From cf4dfd051e99671f242d06d73dbc659d94318d70 Mon Sep 17 00:00:00 2001
From: Gerry Campion <gcampion@cdisc.org>
Date: Thu, 18 Jun 2026 16:48:35 -0400
Subject: [PATCH 04/15] markdownify

---
 .github/scripts/diff_results.py | 52 ++++++++++++++++++++++++++++++---
 1 file changed, 48 insertions(+), 4 deletions(-)

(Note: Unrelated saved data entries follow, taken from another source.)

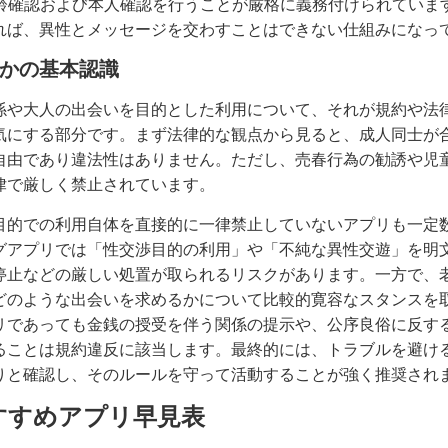
年齢確認および本人確認を行うことが厳格に義務付けられていま
れば、異性とメッセージを交わすことはできない仕組みになっ
かの基本認識
係や大人の出会いを目的とした利用について、それが規約や法
気にする部分です。まず法律的な観点から見ると、成人同士が
自由であり違法性はありません。ただし、売春行為の勧誘や児
律で厳しく禁止されています。
目的での利用自体を直接的に一律禁止していないアプリも一定
グアプリでは「性交渉目的の利用」や「不純な異性交遊」を明
停止などの厳しい処置が取られるリスクがあります。一方で、
どのような出会いを求めるかについて比較的寛容なスタンスを
リであっても金銭の授受を伴う関係の提示や、公序良俗に反す
ることは規約違反に該当します。最終的には、トラブルを避け
りと確認し、そのルールを守って活動することが強く推奨され
すすめアプリ早見表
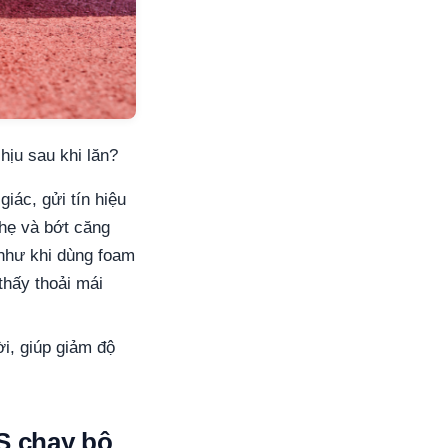
hịu sau khi lăn?
iác, gửi tín hiệu
hẹ và bớt căng
(như khi dùng foam
thấy thoải mái
i, giúp giảm độ
MS chạy bộ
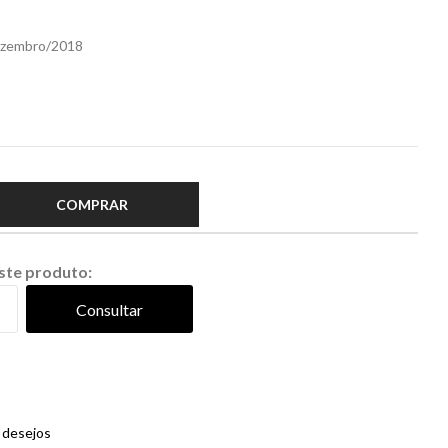
Dezembro/2018
COMPRAR
este produto:
Consultar
e desejos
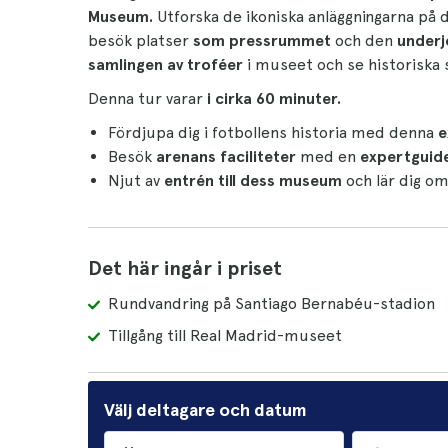
Museum.
Utforska de ikoniska anläggningarna p
besök platser
som pressrummet
och den
underj
samlingen av troféer
i museet och se historiska s
Denna tur varar
i cirka
60 minuter.
Fördjupa dig i fotbollens historia med denna
e
Besök
arenans faciliteter
med en
expertguid
Njut av
entrén till dess museum
och lär dig om
Det här ingår i priset
Rundvandring på Santiago Bernabéu-stadion
Tillgång till Real Madrid-museet
Välj deltagare och datum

diff --git a/.github/scripts/diff_results.py b/.github/scripts/diff_results.py
index 53819900b..34ca35613 100644
--- a/.github/scripts/diff_results.py
+++ b/.github/scripts/diff_results.py
@@ -81,6 +81,36 @@ def _pair_closest(
     return pairs, unpaired_exp, unpaired_act
 
 
+def create_md_table(table_name, headers, records, property_getter=None):
+    """
+    Create a Markdown table with the given headers and records.
+
+    Args:
+        table_name: The title of the table
+        headers: List of column headers
+        records: List of records to include in the table
+        property_getter: Optional function to extract properties from records.
+                         If None, assumes records are dictionaries.
+    Returns:
+        String containing the formatted Markdown table
+    """
+    title = f"### {table_name}"
+    header = "| " + " | ".join(headers) + " |"
+    underline = "| " + " | ".join(["---" for _ in headers]) + " |"
+
+    if property_getter is None:
+
+        def property_getter(record, prop):
+            return str(record.get(prop, ""))
+
+    values = "\n".join(
+        "| " + " | ".join([property_getter(record, prop) for prop in headers]) + " |"
+        for record in records
+    )
+
+    return f"{title}\n\n{header}\n{underline}\n{values}"
+
+
 def diff(expected_path: str, actual_path: str) -> list[str]:
     exp_header, exp_rows = load(expected_path)
     _, act_rows = load(actual_path)
@@ -113,15 +143,29 @@ def diff(expected_path: str, actual_path: str) -> list[str]:
 
     pairs, unpaired_exp, unpaired_act = _pair_closest(remaining_exp, remaining_act)
 
+    table_headers = ["Exp/Act", "Result Row"] + exp_header
+
+    records = []
     for (exp_lineno, exp_row), (act_lineno, act_row) in pairs:
-        diffs.append(f"  [Expected] Row {exp_lineno}: {exp_row}")
-        diffs.append(f"  [Actual  ] Row {act_lineno}: {act_row}")
+        exp_record = {"Exp/Act": "Expected", "Result Row": str(exp_lineno)}
+        act_record = {"Exp/Act": "Actual",   "Result Row": str(act_lineno)}
+        for col, ev, av in zip(exp_header, exp_row, act_row):
+            exp_record[col] = f"**{ev}**" if ev != av else ev
+            act_record[col] = f"**{av}**" if ev != av else av
+        records.append(exp_record)
+        records.append(act_record)
 
     for lineno, row in unpaired_exp:
-        diffs.append(f"  [Expected only] Row {lineno}: {row}")
+        record = {"Exp/Act": "Expected only", "Result Row": str(lineno)}
+        record.update(zip(exp_header, row))
+        records.append(record)
 
     for lineno, row in unpaired_act:
-        diffs.append(f"  [Actual only  ] Row {lineno}: {row}")
+        record = {"Exp/Act": "Actual only", "Result Row": str(lineno)}
+        record.update(zip(exp_header, row))
+        records.append(record)
+
+    diffs.append(create_md_table("Diff Results", table_headers, records))
 
     return diffs
 

From c20afe08acabde9ba47416d0cda84d48e0ecfd0a Mon Sep 17 00:00:00 2001
From: Gerry Campion <gcampion@cdisc.org>
Date: Thu, 18 Jun 2026 17:16:33 -0400
Subject: [PATCH 05/15] format md table

---
 .github/scripts/diff_results.py | 42 ++++++++-------------------------
 1 file changed, 10 insertions(+), 32 deletions(-)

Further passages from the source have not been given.